[Document layout analysis data]
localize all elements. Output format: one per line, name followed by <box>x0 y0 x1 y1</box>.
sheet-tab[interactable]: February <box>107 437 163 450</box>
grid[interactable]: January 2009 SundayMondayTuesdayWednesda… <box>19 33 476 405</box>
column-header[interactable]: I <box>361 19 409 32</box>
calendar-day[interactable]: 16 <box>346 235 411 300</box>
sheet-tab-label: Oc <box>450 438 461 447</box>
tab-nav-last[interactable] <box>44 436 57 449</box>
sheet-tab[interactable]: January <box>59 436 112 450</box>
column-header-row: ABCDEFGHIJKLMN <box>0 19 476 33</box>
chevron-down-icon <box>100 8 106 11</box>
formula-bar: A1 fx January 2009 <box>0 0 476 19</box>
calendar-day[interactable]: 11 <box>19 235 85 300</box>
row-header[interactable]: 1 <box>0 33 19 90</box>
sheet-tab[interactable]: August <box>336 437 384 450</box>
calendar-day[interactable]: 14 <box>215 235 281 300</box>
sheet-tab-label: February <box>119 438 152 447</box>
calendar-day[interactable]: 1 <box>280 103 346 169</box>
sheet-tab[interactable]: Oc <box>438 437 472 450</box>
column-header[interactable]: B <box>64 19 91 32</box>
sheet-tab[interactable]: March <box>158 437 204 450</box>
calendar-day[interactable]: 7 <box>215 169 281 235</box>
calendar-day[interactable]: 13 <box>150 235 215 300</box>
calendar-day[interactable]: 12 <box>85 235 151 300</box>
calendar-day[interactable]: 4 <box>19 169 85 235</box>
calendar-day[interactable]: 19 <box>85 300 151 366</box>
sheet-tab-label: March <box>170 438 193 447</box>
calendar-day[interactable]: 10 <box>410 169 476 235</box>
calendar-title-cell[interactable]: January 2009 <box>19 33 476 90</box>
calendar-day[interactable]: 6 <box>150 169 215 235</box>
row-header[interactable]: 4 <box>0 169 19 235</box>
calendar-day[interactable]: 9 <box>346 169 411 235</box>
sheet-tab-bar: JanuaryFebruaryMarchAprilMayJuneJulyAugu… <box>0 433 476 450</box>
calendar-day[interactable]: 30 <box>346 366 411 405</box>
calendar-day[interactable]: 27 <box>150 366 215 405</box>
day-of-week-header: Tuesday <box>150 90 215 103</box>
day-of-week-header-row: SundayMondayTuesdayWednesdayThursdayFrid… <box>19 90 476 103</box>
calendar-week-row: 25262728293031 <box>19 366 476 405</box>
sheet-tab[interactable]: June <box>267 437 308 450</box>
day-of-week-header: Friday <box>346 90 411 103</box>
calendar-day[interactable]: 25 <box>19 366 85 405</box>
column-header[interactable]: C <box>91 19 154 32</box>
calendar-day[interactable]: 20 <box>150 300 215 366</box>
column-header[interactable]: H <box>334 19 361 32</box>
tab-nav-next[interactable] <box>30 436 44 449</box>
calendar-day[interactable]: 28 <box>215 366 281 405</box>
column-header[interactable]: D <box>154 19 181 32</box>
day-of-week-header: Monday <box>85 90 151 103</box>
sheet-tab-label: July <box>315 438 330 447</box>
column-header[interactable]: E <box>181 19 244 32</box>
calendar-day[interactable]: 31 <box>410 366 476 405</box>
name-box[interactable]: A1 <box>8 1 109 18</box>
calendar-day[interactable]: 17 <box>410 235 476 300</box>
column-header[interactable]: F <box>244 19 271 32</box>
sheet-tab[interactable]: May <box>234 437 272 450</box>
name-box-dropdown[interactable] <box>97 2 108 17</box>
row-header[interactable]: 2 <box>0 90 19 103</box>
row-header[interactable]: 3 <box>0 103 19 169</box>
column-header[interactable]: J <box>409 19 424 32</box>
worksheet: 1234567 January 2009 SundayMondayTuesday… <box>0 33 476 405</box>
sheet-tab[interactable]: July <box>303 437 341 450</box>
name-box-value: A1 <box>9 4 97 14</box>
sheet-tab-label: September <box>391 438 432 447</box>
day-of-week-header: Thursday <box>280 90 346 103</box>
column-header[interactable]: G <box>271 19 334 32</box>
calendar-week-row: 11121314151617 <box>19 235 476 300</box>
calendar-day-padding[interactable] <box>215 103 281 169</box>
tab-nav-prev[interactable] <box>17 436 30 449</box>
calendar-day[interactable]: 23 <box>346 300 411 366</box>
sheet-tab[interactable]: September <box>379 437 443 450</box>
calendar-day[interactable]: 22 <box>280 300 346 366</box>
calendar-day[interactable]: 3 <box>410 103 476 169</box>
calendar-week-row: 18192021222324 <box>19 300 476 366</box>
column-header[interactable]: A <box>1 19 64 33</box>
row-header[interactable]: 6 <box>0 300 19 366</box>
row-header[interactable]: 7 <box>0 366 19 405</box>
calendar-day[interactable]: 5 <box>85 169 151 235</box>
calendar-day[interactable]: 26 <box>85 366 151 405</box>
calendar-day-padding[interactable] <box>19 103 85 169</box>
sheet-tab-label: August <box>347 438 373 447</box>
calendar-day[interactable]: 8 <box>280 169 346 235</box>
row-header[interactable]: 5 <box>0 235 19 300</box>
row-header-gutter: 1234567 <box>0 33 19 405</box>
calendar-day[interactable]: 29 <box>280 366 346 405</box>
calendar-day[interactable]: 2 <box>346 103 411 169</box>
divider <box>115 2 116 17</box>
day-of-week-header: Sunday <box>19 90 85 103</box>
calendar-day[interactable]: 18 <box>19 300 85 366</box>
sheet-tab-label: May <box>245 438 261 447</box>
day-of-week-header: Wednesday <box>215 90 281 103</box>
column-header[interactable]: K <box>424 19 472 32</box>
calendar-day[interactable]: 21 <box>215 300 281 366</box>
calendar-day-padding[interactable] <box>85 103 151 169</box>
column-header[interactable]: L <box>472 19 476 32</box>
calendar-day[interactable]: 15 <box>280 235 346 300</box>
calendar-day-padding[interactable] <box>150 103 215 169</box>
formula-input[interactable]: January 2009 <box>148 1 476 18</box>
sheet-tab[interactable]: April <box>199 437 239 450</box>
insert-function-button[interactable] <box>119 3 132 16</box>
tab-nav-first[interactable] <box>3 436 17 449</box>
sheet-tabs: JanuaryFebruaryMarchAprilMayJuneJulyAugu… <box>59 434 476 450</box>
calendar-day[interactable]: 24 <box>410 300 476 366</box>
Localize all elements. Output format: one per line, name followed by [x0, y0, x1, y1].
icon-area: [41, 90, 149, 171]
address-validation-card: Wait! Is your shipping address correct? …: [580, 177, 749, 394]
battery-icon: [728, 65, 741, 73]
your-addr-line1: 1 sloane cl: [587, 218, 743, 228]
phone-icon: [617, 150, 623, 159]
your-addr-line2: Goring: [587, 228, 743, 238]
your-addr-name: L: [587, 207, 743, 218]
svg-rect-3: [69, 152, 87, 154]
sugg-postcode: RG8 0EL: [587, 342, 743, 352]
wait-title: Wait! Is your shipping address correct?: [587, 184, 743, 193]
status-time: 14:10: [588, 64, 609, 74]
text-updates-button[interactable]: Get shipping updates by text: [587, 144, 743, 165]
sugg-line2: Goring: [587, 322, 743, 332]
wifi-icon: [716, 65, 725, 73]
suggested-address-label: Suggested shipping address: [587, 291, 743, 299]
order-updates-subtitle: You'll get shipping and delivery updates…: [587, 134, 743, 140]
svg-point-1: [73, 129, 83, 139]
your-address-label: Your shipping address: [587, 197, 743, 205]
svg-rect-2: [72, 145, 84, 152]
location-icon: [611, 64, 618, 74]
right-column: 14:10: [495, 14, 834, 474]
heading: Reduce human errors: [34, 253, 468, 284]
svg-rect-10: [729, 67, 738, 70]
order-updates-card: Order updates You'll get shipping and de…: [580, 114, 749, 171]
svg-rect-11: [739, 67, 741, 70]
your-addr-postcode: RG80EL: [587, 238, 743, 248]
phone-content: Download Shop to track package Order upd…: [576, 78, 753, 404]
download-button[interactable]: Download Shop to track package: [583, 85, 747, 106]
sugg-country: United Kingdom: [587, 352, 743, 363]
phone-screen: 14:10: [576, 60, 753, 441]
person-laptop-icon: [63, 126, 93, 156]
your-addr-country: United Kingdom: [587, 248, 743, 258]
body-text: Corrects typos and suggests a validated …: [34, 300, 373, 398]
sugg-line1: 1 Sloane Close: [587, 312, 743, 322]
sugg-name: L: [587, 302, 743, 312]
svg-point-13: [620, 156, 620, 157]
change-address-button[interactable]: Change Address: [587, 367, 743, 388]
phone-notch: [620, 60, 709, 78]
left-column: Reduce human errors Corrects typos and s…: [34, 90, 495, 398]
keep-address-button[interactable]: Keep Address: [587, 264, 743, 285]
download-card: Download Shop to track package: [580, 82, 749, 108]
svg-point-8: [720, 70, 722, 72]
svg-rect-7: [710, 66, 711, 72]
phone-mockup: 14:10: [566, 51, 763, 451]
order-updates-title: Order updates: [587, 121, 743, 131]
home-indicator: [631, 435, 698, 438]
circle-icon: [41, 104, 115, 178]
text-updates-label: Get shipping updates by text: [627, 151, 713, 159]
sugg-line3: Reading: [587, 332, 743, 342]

What is needed:
Filter the entries and copy each line with "followed".

Exercise output:
localize all elements. Output format: one per line, name followed by <box>x0 y0 x1 y1</box>.
Localize all elements. Output format: one per line, name followed by [x0, y0, x1, y1].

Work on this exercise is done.